Bahsettiğim japon sobalarında her tür gaz yağı yanar ama kendine mahsus olanı kokusuz yanar. Bahsettiğim sitelerde bu yağı da bulmak mümkün.
Bir ip ucu daha, bu sobaları açık havada yakın, kokusu bitince içeri alın ve mutlaka açık havaya çıkarıp söndürün. Böylece hiç koku olmaz.
Bazılarımız ki biz de önceleri uçak benzinini çok uçucu sanırdık, sanırım saatçi benzini ile karıştırırdık. O zamanki ilkel benzin ocaklarımızda Bunu yakmaya çalışırdık. Sonra öğrendik ki uçak benzini dediğimiz bildiğimiz gazyağı imiş. Tabii zippo benzinini de uçak benzini sanırdık. Oysa zippo veya cep sobaları için uçucu olmayan bir yakıta ihtiyaç vardır. Eğer yakıt uçucuysa hemen bularlaşır biter. Zippo çakmaklarına çok meraklıydık hâlâ da öyle. Kullanmıyoruz çünkü işe yaramıyor. Biz sigara içmiyoruz ki. Cebimizde dolaşıp duruyor içindeki gaz da uçuveriyor. Tam lazım oluyor zippo yanmıyor. Bu yüzden zippolar kamp malzemelerimizin müze bölümünde yer alıyor. Benzinli cep sobalarında ise gazı yakmadan hemen önce koyuyoruz. Zippo benzin şişesinde uçmadan duruyor.
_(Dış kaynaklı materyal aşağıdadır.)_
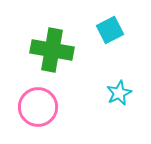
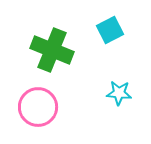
green cross: rotated 12 degrees clockwise
cyan star: rotated 30 degrees clockwise
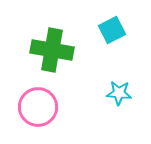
cyan square: moved 2 px right
green cross: rotated 12 degrees counterclockwise
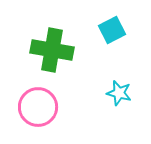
cyan star: rotated 10 degrees clockwise
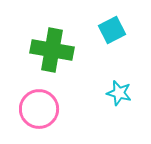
pink circle: moved 1 px right, 2 px down
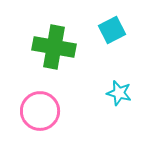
green cross: moved 2 px right, 3 px up
pink circle: moved 1 px right, 2 px down
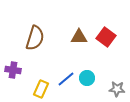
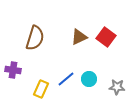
brown triangle: rotated 24 degrees counterclockwise
cyan circle: moved 2 px right, 1 px down
gray star: moved 2 px up
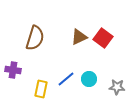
red square: moved 3 px left, 1 px down
yellow rectangle: rotated 12 degrees counterclockwise
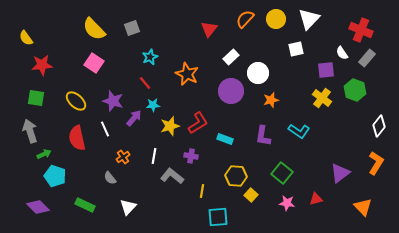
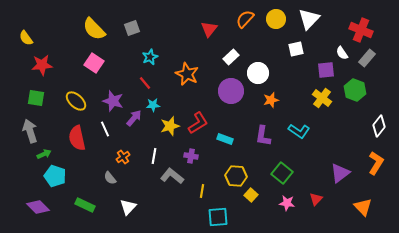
red triangle at (316, 199): rotated 32 degrees counterclockwise
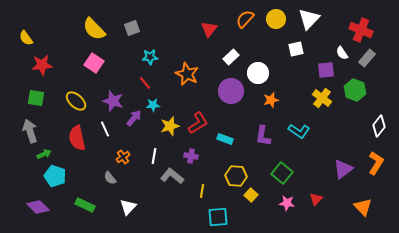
cyan star at (150, 57): rotated 21 degrees clockwise
purple triangle at (340, 173): moved 3 px right, 4 px up
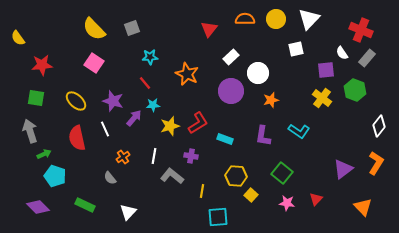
orange semicircle at (245, 19): rotated 48 degrees clockwise
yellow semicircle at (26, 38): moved 8 px left
white triangle at (128, 207): moved 5 px down
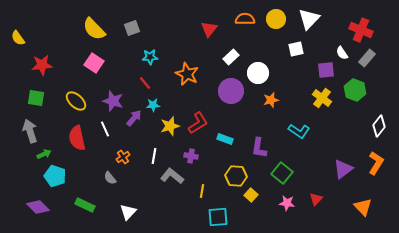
purple L-shape at (263, 136): moved 4 px left, 12 px down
Bu yüzden benzinli cep sobanız varsa bir de yanında zippo teneke kutu gazyağınız vardır.
E pekiyi benzin ocaklarında mükemmel yakacağımız çok uçucu benzin var mıdır.
Vardır.
Bunun adı hegzandır.
Eminönü civarında satılırdı bir zamanlar.
Elinize dökseniz anında buharlaşır eliniz buz gibi olurdu.
Ama benzin ocaklarımız bir güzel yanardı ki sormayın. Hiç temizleme derdimiz olmazdı. Özellikle kritik kamplarda dağ kamplarında bunu kullanırdık.